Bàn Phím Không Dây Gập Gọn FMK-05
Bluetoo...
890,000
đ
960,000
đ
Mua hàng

..........

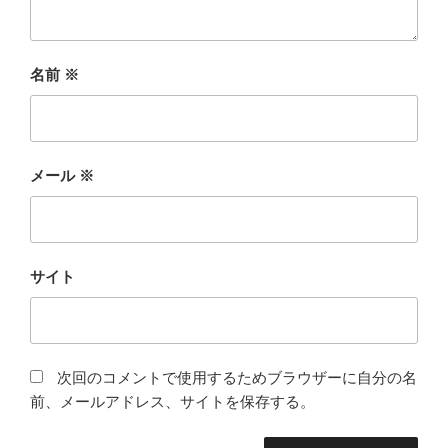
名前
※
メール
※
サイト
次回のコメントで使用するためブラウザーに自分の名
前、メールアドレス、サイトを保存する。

..........

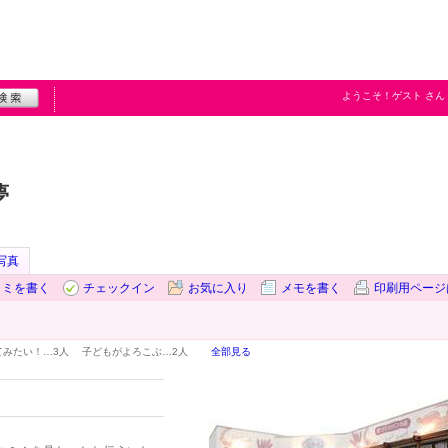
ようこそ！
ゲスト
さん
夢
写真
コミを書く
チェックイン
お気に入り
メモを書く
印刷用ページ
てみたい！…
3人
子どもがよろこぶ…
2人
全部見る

..........

> **How to complete this task**:
In the listing above, find the line holding "次回のコメントで使用するためブラウザーに自分の名" and the line holding "前、メールアドレス、サイトを保存する。", then output those two lines and every line between them exactly.

> **Reply**:
次回のコメントで使用するためブラウザーに自分の名
前、メールアドレス、サイトを保存する。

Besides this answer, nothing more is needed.